Pharmaceutical companies must see regulators as partners in their efforts to provide safe and effective therapies worldwide.
Editor's Note: To read the Pharmaceutical Technology Europe version of this article, click here.
Pharmaceutical companies are in the business of improving the public’s health and quality of life. Regulators and standard-setting organizations exist to both guide the pharma industry in their endeavors and to ensure public safety. It’s a partnership that can sometimes be contentious but is, ultimately, beneficial to all.
As the pharmaceutical market continues to expand globally, international regulators are making an effort to harmonize regulations and standards and to protect the complex supply chain. Pharma companies are also making an effort to stay compliant with worldwide guidelines in an ever-changing regulatory environment.

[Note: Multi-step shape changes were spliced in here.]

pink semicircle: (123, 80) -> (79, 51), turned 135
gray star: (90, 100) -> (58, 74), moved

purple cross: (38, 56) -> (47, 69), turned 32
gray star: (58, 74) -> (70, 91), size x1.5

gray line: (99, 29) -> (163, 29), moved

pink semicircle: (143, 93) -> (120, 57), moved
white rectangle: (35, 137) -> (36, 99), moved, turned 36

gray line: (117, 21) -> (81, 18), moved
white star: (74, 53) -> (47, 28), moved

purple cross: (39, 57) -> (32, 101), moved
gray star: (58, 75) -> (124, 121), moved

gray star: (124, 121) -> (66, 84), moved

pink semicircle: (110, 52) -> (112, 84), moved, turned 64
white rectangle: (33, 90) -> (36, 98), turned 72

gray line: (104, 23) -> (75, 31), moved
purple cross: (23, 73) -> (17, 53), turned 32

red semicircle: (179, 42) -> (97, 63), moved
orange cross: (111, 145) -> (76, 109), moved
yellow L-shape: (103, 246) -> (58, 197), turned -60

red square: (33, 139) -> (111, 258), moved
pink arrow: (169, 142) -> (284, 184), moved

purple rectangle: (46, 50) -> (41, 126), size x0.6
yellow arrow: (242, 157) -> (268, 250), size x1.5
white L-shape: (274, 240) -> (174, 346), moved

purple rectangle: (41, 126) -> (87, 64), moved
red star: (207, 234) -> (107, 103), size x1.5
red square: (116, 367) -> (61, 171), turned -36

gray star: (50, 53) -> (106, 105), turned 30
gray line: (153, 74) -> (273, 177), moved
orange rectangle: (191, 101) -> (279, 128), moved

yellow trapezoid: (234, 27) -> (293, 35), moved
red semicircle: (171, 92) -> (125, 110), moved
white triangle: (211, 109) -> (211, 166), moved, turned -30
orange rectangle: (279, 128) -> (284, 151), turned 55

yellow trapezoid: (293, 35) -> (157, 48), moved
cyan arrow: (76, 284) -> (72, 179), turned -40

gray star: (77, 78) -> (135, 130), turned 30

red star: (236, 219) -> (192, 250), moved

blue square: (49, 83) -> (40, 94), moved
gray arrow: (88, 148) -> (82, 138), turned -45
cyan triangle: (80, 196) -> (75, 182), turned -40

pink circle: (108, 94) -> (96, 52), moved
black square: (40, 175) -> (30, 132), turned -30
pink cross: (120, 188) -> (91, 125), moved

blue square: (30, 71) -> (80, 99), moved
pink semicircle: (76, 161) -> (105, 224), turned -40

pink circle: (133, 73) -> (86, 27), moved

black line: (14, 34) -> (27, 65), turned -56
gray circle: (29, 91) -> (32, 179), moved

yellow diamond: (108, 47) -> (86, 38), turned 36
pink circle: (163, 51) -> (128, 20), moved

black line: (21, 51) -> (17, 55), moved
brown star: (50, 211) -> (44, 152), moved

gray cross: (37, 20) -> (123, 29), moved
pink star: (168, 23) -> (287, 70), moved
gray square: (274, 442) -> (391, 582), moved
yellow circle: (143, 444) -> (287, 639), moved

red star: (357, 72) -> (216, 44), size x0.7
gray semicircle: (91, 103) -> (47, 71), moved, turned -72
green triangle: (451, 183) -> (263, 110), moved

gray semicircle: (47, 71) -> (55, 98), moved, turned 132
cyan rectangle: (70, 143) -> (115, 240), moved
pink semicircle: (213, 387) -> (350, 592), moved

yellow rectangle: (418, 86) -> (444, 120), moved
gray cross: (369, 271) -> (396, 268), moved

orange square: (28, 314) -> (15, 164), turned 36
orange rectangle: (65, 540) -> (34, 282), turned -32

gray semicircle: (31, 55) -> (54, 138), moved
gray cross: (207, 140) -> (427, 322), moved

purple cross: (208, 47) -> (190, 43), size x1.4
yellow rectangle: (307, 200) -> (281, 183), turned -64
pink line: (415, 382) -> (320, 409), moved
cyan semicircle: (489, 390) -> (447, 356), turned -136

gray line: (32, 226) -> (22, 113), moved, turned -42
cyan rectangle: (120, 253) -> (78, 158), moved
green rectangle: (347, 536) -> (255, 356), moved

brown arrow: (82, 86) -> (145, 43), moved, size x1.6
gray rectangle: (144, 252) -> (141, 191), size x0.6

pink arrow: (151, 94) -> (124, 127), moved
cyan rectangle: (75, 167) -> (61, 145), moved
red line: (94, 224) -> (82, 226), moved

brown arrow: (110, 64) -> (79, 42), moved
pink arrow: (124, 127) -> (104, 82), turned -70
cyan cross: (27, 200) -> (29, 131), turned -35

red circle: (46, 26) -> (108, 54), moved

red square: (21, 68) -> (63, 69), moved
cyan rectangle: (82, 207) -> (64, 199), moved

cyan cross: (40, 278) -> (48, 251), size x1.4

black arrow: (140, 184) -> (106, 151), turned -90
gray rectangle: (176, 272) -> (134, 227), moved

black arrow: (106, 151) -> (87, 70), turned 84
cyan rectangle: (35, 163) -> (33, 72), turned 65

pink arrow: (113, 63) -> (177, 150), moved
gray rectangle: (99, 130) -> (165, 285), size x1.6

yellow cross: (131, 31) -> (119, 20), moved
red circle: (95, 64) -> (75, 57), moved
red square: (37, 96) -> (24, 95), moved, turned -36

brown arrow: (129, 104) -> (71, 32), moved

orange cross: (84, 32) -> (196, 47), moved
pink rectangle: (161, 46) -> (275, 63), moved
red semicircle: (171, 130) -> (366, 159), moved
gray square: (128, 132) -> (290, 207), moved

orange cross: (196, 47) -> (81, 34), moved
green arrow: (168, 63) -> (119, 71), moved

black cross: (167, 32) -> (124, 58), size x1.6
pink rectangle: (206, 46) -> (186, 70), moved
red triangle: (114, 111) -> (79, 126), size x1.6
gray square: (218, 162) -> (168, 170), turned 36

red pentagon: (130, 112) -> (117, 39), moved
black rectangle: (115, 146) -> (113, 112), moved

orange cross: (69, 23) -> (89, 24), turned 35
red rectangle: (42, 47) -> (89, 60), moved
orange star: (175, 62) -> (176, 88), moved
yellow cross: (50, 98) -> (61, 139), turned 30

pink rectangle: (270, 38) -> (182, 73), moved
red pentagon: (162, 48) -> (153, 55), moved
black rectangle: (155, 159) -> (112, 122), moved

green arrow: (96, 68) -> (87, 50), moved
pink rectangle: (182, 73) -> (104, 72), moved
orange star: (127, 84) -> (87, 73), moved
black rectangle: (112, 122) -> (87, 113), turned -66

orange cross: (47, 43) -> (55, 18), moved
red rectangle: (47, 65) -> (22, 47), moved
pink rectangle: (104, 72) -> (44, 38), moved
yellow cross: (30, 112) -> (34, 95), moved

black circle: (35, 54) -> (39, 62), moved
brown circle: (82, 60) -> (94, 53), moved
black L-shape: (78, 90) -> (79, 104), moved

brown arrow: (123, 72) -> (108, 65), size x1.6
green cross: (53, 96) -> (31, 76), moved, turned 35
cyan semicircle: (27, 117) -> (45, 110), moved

“There is a lot of effort on the part of drug companies to research and make sure they are compliant with the various worldwide manufacturing regulations. For the most part, GMP requirements are rather consistent worldwide,” says Susan Schniepp, distinguished fellow at Regulatory Compliance Associates. “The differences that exist can be managed by applying the strictest requirement to the products that would ensure its acceptance across the globe. Issues may arise when a standard applied to the technology is changed and the new requirement is stricter than its predecessor. Companies need to fully understand their product in the development stage to be able to address the ever-changing regulations.”
Regulators, government agencies, and standard-setting organizations can be the catalyst for the development of new and innovative therapies as a response to world health crises, and there are a variety of ways industry can get involved with these initiatives. “There are many trade organizations that offer workshops and conferences that address some of the unmet medical needs facing the global community. Companies should make sure they are on the mailing lists for these organizations so they can receive notice of upcoming conferences and choose the ones that seem most pertinent to their business. These conferences not only [provide] cutting-edge information, but they also offer an opportunity for people to network and discuss issues and potential solutions to them,” says Schniepp.
Manufacturers must navigate the regulatory waters to ensure their products meet the proper requirements. In the following sections, industry experts give advice about getting involved with standards development, improving the product approval process, preparing for inspections, and responding to regulators.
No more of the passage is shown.